28.10.2021 – Masterplan Innenstadt. Dieser soll als inhaltliche und strategische Basis für zahlreiche Einzelmaßnahmen dienen mit dem Ziel, das allgemeine Erscheinungsbild der Innenstadt zu verbessen. Einige Projekte wurden bereits oder werden demnächst umgesetzt. In der Stadtratssitzung am Mittwoch wurde ausführlich der aktuelle Sachstand aufgezeigt.
Masterplan Innenstadt
Anfang 2016 wurde durch den Stadtrat die Durchführung der erforderlichen Leistungen zur Erstellung eines Masterplans Innenstadt beschlossen. Die Erstellung eines solchen war aufgrund der erheblichen demografischen sowie wirtschaftsstrukturellen Veränderungen in Selb notwendig. Der Masterplan sollte als inhaltliche und strategische Basis für zahlreiche Einzelmaßnahmen dienen. Ziel war es neben der Verbesserung des allgemeinen Erscheinungsbildes der Innenstadt von Selb, die Lebensqualität in der Stadt zu erhöhen sowie Aufenthaltsqualität zu schaffen.

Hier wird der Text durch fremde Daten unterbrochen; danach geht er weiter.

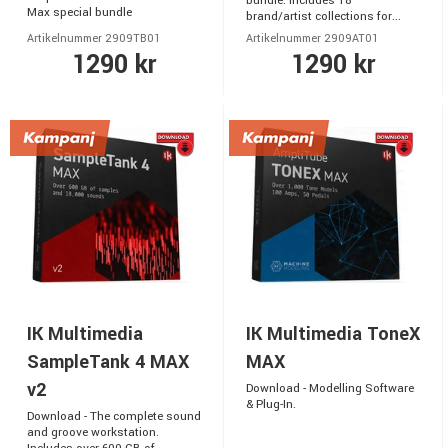
bundle. Includes 18
Max special bundle
brand/artist collections for...
Artikelnummer 2909TB01
Artikelnummer 2909AT01
1290 kr
1290 kr
IK Multimedia
IK Multimedia ToneX
SampleTank 4 MAX
MAX
v2
Download - Modelling Software
& Plug-In.
Download - The complete sound
and groove workstation.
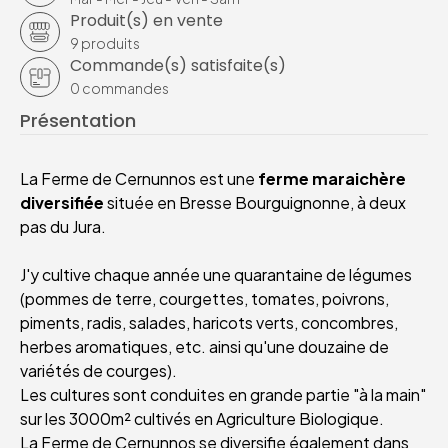
Produit(s) en vente
9
produits
Commande(s) satisfaite(s)
0
commandes
Présentation
La Ferme de Cernunnos est une
ferme maraichère
diversifiée
située en Bresse Bourguignonne, à deux
pas du Jura.
J'y cultive chaque année une quarantaine de légumes
(pommes de terre, courgettes, tomates, poivrons,
piments, radis, salades, haricots verts, concombres,
herbes aromatiques, etc. ainsi qu'une douzaine de
variétés de courges).
Les cultures sont conduites en grande partie "à la main"
sur les 3000m² cultivés en Agriculture Biologique.
La Ferme de Cernunnos se diversifie également dans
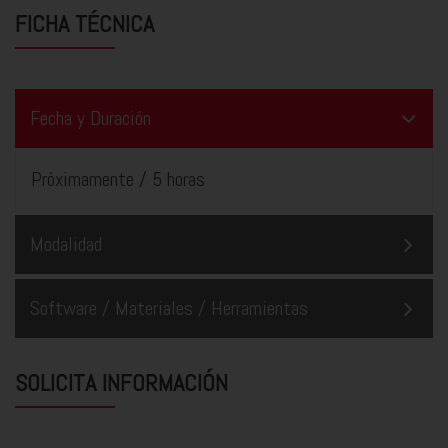
FICHA TÉCNICA
Fecha y Duración
Próximamente / 5 horas
Modalidad
Software / Materiales / Herramientas
SOLICITA INFORMACIÓN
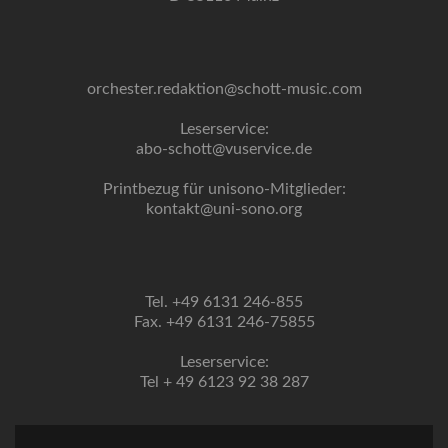
orchester.redaktion@schott-music.com
Leserservice:
abo-schott@vuservice.de
Printbezug für unisono-Mitglieder:
kontakt@uni-sono.org
Tel. +49 6131 246-855
Fax. +49 6131 246-75855
Leserservice:
Tel + 49 6123 92 38 287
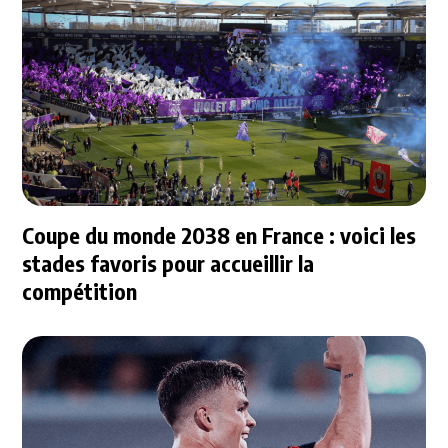
Coupe du monde 2038 en France : voici les
stades favoris pour accueillir la
compétition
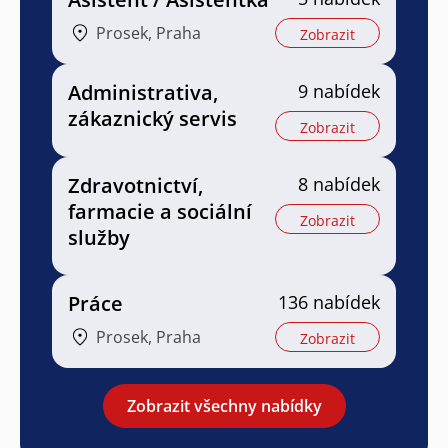
Prosek, Praha
Zobrazit
Administrativa,
9 nabídek
zákaznický servis
Zobrazit
Zdravotnictví,
8 nabídek
farmacie a sociální
Zobrazit
služby
Práce
136 nabídek
Prosek, Praha
Zobrazit
Zobrazit všechny nabídky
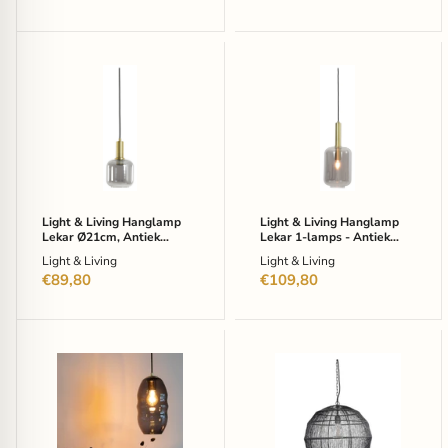
Light
Light
&
&
Living
Living
Hanglamp
Hanglamp
Lekar
Lekar
Ø21cm,
1-
Antiek
lamps
Brons/Smoke
-
Antiek
Brons/Smoke
Light & Living Hanglamp
Light & Living Hanglamp
Lekar Ø21cm, Antiek
Lekar 1-lamps - Antiek
Brons/Smoke
Brons/Smoke
Light & Living
Light & Living
€89,80
€109,80
ZILT
Urban
Hanglamp
Interiors
Pollux
Hanglamp
16cm
Vida
-
Ø45cm
Grijs
-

Hierzu sollten insbesondere Maßnahmen zur Schaffung von modernem, innerstädtischem Wohnraum, zur Beseitigung des innerstädtischen Leerstandes und zur allgemeinen Attraktivitätssteigerung durchgeführt werden. Während des mehrmonatigen Ausarbeitungsprozesses (betreut durch ein externes Planungsbüro) wurden die Bürger in interaktiven Stadtrundgängen, Informationsveranstaltungen und Workshops intensiv integriert.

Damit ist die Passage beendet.